What can machine learning teach us about water that we don’t already know?

By Sasha Breygina, Lizi Imedashvili, Victor Lima, Kenji Okura, Charles Metayer

First, what is machine learning?

Here in the 21st century, water is rarely just water. It can include human waste, microplastics, industrial chemicals, agricultural byproducts, pathogens, pharmaceuticals, storm-flushed highway residues, and more.

But how much of each? Under what conditions? If we could collect the necessary information in real-time, how do we manage and analyze it, before drowning in data?

Machine Learning uses data and algorithms to mimic the way humans learn, but using methods beyond human capability. Traditional analyses cannot handle the vast amount of data the world throws at us. Machine learning enables us to categorize, predict, and uncover insights that would otherwise go undetected.

At Blue CoLab, our mission is clear: the public has a right to know what is in their water, no matter how complex the challenge — just as they have the right to know the ingredients in their favorite bag of chips, or the contents of a medical prescription. As a Machine Learning team, we “Data Divas” are committed to utilizing data-driven solutions to revolutionize water monitoring and ensure public health and safety.

What insights can machine learning provide?

For example, urbanization near bodies of water can affect the quality of the water in unforeseen ways. To understand fully the human impact on water, there has to be a clear distinction between water quality changes caused by humans and those caused by natural variations. A group of scientists led by Benjamin Schäfer applied machine learning to the River Chess in South-East England to solve this problem. Using machine learning, his team found there was a correlation between the output of a wastewater treatment plant and change in water conductivity and temperature.

The study discovered conductivity levels fluctuating with the discharge from the treatment plant. By proxy of conductivity the study also found that higher levels of discharge by the treatment plant contributed to lower pH. Additional factors like sunlight only make the effects more extreme. The study also found that there was a 1°C increase in water temperatures correlating with the wastewater treatment. Understanding there is a correlation between human behavior and water quality can lead to changes in human behavior.

While the above study is promising, other studies urge caution. Machine Learning requires large amounts of high-quality data – requiring more advanced water monitoring sensors.  Additionally, the implementation of Machine Learning requires the interdisciplinary talents of diverse fields.

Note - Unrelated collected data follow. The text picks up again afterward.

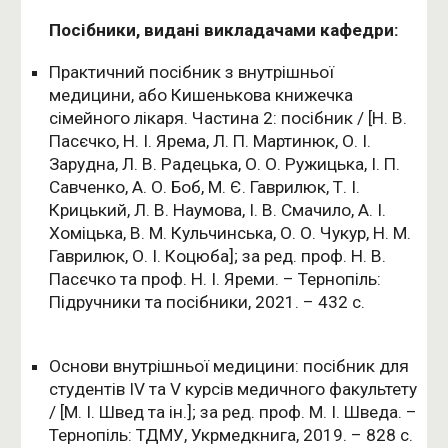
Посібники, видані викладачами кафедри:
Практичний посібник з внутрішньої
медицини, або Кишенькова книжечка
сімейного лікаря. Частина 2: посібник / [Н. В.
Пасєчко, Н. І. Ярема, Л. П. Мартинюк, О. І.
Зарудна, Л. В. Радецька, О. О. Ружицька, І. П.
Савченко, А. О. Боб, М. Є. Гаврилюк, Т. І.
Крицький, Л. В. Наумова, І. В. Смачило, А. І.
Хоміцька, В. М. Кульчинська, О. О. Чукур, Н. М.
Гаврилюк, О. І. Коцюба]; за ред. проф. Н. В.
Пасєчко та проф. Н. І. Яреми. – Тернопіль:
Підручники та посібники, 2021. – 432 с.
Основи внутрішньої медицини: посібник для
студентів IV та V курсів медичного факультету
/ [М. І. Швед та ін.]; за ред. проф. М. І. Шведа. –
Тернопіль: ТДМУ, Укрмедкнига, 2019. – 828 с.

L to R: Ali Tejeda is a senior who is in her second semester at Blue CoLab. She is excited to continue working on Choate Pond’s Water Quality Index; Lizi Imedashvili is a sophomore taking Blue CoLab for the first time this semester; Victor Lima is a junior taking Blue CoLab for the first time this semester, but has worked with machine leaning team as a volunteer last semester; Kenji Okura is a senior having taken Blue CoLab for three semesters. He’s excited to continue Blue CoLab to finish the AquaWatch Mobile app his team started; Sasha Breygina is a senior who has interned with Blue Colab for two years; Charles Metayer – Charles is a senior taking Blue CoLab for the first time.

Why Blue CoLab?

At Blue CoLab we collect data every fifteen minutes from two sets of five sensors deployed in Choate Pond on the Pace University Pleasantville campus. This totals 350,400 points of data annually. While perhaps not big compared to other big data, it is simply unmanageable to analyze manually, particularly while those sensors are cranking out an additional 960 data points every hour we are at work. Our brains would explode like cheap lithium batteries.

(Fun fact: The Chess River study also used sensor readings reading every fifteen minutes! You can view the data yourself here. We are also working on doing the same for Blue CoLab’s data in our upcoming app, AquaWatch Mobile – coming soon to a cell phone near you!)

Our team is also working to implement machine learning algorithms to predict the state, or health, of Choate Pond sensors according to “Good”, “Warning”, or “Bad.” This predictive capability is important because it allows us to proactively address operational issues before they escalate, saving valuable time, resources, and potentially even lives. So, instead of spending hours trying to diagnose issues after they’ve occurred, we want a program that will flag in advance those sensors that require attention or maintenance. This will allow us to ensure the integrity of our water monitoring systems.

Conclusion

Our ultimate goal is to deliver accurate and actionable data. By developing our sensor health dashboard and integrating Machine Learning technologies, we’re getting started on the creation of a more efficient, effective, and transparent approach to water monitoring.

Connected to the Blue CoLab mission, our work has the potential to make a significant impact on the world. By providing individuals with access to accurate and timely information about their water quality, we empower them to make informed decisions about their health and well-being. By continuing to identify and address potential issues with water quality, we contribute to the larger goal of protecting human and environmental health. Our dual goal is to revolutionize water monitoring while advancing the broader mission of Blue CoLab to promote transparency, accountability, and public health.